Réunion du 15 janvier 2013 à 16h30
Commission des lois constitutionnelles, de la législation et de l'administration générale de la république

Photo issue du site de l'Assemblée nationale ou de WikipediaErwann Binet, rapporteur :

Avis défavorable. Ces deux amendements, qui visent à réserver expressément le mariage aux personnes de sexe différent, sont contraires à l'esprit du projet défendu par le Gouvernement. MM. Breton et Bompard indiquent tous deux que l'altérité sexuelle dans le mariage est un principe fondamental de la Constitution française. Or, si cette question fait débat parmi les juristes, la décision relative à une question prioritaire de constitutionnalité (QPC) du 28 janvier 2011 a permis au Conseil constitutionnel de poser qu'il était loisible au législateur d'affirmer le caractère hétérosexuel du mariage, qui ne procède donc pas d'une exigence constitutionnelle. Le Conseil renvoie par ailleurs expressément à l'article 34 de la Constitution, confortant ainsi la compétence du législateur en cette matière.

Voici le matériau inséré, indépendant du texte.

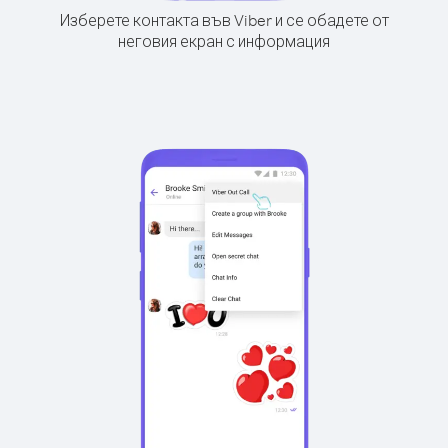
Изберете контакта във Viber и се обадете от
неговия екран с информация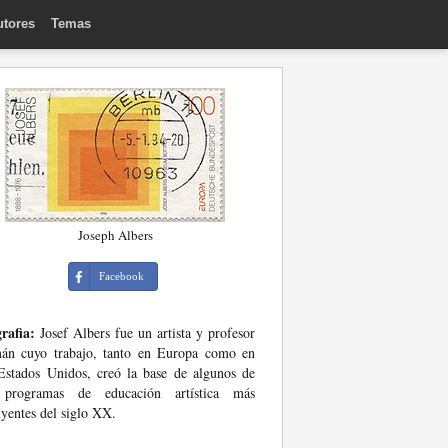
utores
Temas
Joseph Albers
Facebook
rafia:
Josef Albers fue un artista y profesor
mán cuyo trabajo, tanto en Europa como en
Estados Unidos, creó la base de algunos de
 programas de educación artística más
uyentes del siglo XX.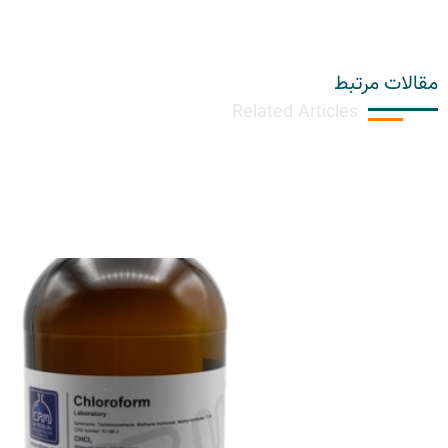
مقالات مرتبط
Related Articles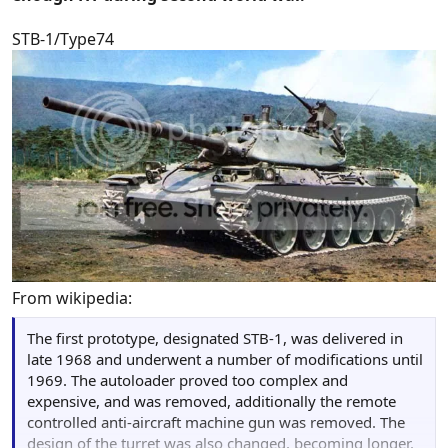
STB-1/Type74
From wikipedia:
The first prototype, designated STB-1, was delivered in
late 1968 and underwent a number of modifications until
1969. The autoloader proved too complex and
expensive, and was removed, additionally the remote
controlled anti-aircraft machine gun was removed. The
design of the turret was also changed, becoming longer.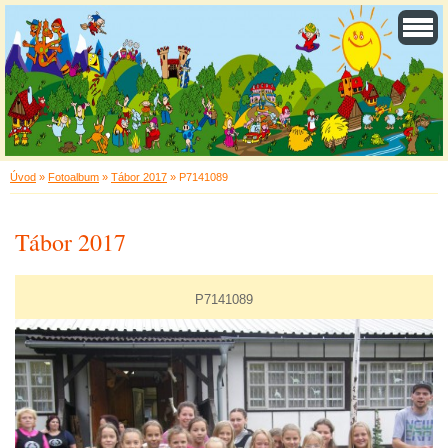
Úvod
»
Fotoalbum
»
Tábor 2017
»
P7141089
Tábor 2017
P7141089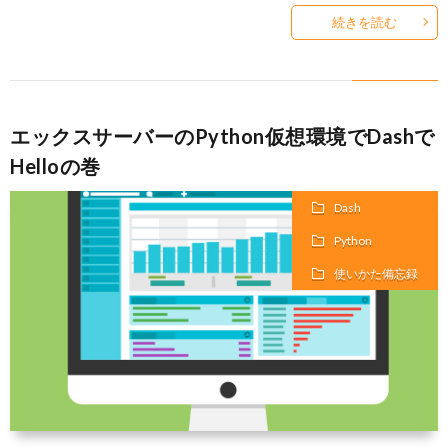
続きを読む
事
項
エックスサーバーのPython仮想環境でDashで
Helloの巻
Dash
Python
使いかた備忘録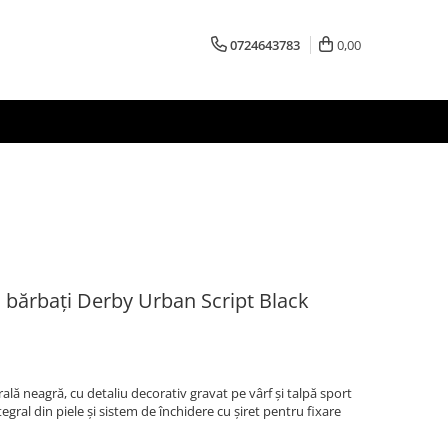
0724643783
0,00
u bărbați Derby Urban Script Black
ală neagră, cu detaliu decorativ gravat pe vârf și talpă sport
tegral din piele și sistem de închidere cu șiret pentru fixare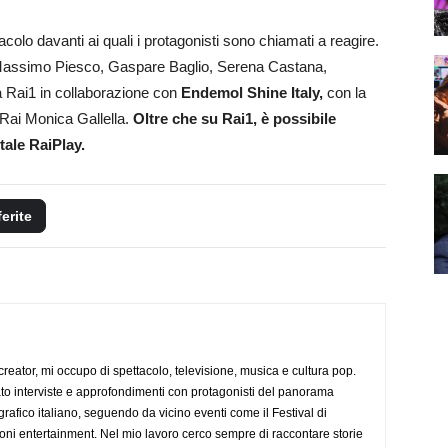
acolo davanti ai quali i protagonisti sono chiamati a reagire.
Massimo Piesco, Gaspare Baglio, Serena Castana,
a Rai1 in collaborazione con
Endemol Shine Italy,
con la
o Rai Monica Gallella.
Oltre che su Rai1, è possibile
tale RaiPlay.
ferite
creator, mi occupo di spettacolo, televisione, musica e cultura pop.
ato interviste e approfondimenti con protagonisti del panorama
rafico italiano, seguendo da vicino eventi come il Festival di
oni entertainment. Nel mio lavoro cerco sempre di raccontare storie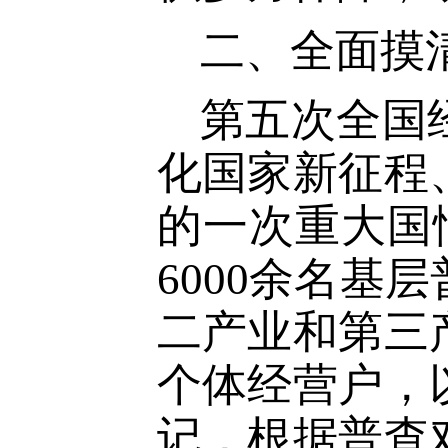
二、全面摸
第五次全国
化国家新征程
的一次重大国
6000
余名基层
二产业和第三
个体经营户，
记，根据普查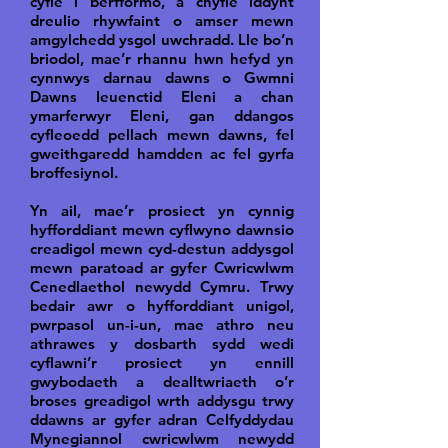
cyfle i berfformo, a chyfle iddynt
dreulio rhywfaint o amser mewn
amgylchedd ysgol uwchradd. Lle bo’n
briodol, mae’r rhannu hwn hefyd yn
cynnwys darnau dawns o Gwmni
Dawns Ieuenctid Eleni a chan
ymarferwyr Eleni, gan ddangos
cyfleoedd pellach mewn dawns, fel
gweithgaredd hamdden ac fel gyrfa
broffesiynol.
Yn ail, mae’r prosiect yn cynnig
hyfforddiant mewn cyflwyno dawnsio
creadigol mewn cyd-destun addysgol
mewn paratoad ar gyfer Cwricwlwm
Cenedlaethol newydd Cymru. Trwy
bedair awr o hyfforddiant unigol,
pwrpasol un-i-un, mae athro neu
athrawes y dosbarth sydd wedi
cyflawni’r prosiect yn ennill
gwybodaeth a dealltwriaeth o’r
broses greadigol wrth addysgu trwy
ddawns ar gyfer adran Celfyddydau
Mynegiannol cwricwlwm newydd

En outre, depuis le début des années 1970, le Conseil constitutionnel a, au travers de la jurisprudence sur les principes fondamentaux reconnus par les lois de la République, systématiquement permis la promotion des droits et des libertés – liberté d'association, droits de la défense, liberté individuelle, liberté d'enseignement ou de conscience… L'affirmation du caractère hétérosexuel du mariage casserait cette logique jurisprudentielle du Conseil constitutionnel, et apparaît donc peu probable de la part de celui-ci.

Les orateurs ont jusque là évité les poncifs sur l'altérité sexuelle où le père – symbole de la sécurité, de la force et de l'autorité – s'occuperait du bricolage, et la mère – douce, aimante et tendre – serait chargée de la cuisine. Aucune étude menée sur le sujet n'a, du reste, porté de suspicion sur les familles homoparentales. La table ronde du 20 décembre dernier a formellement démontré que les enfants élevés en leur sein devenaient de jeunes adultes normaux, confirmant les résultats des centaines d'études internationales dont aucune ne conclut à l'existence chez eux d'une vulnérabilité plus grande que chez les autres enfants. La question avait, certes, fait débat lors de la table ronde réunissant pédopsychiatres et psychanalystes, mais le docteur Serge Hefez – responsable de l'unité de thérapie familiale dans le service de psychiatrie de l'enfant et de l'adolescent à l'hôpital de la Pitié-Salpêtrière à Paris – a clairement affirmé que les difficultés de ces enfants étaient surtout imputables au regard que la société pose sur eux. Loin de faire obstacle à l'instauration du mariage pour tous, cet argument semble pourtant plutôt plaider en sa faveur.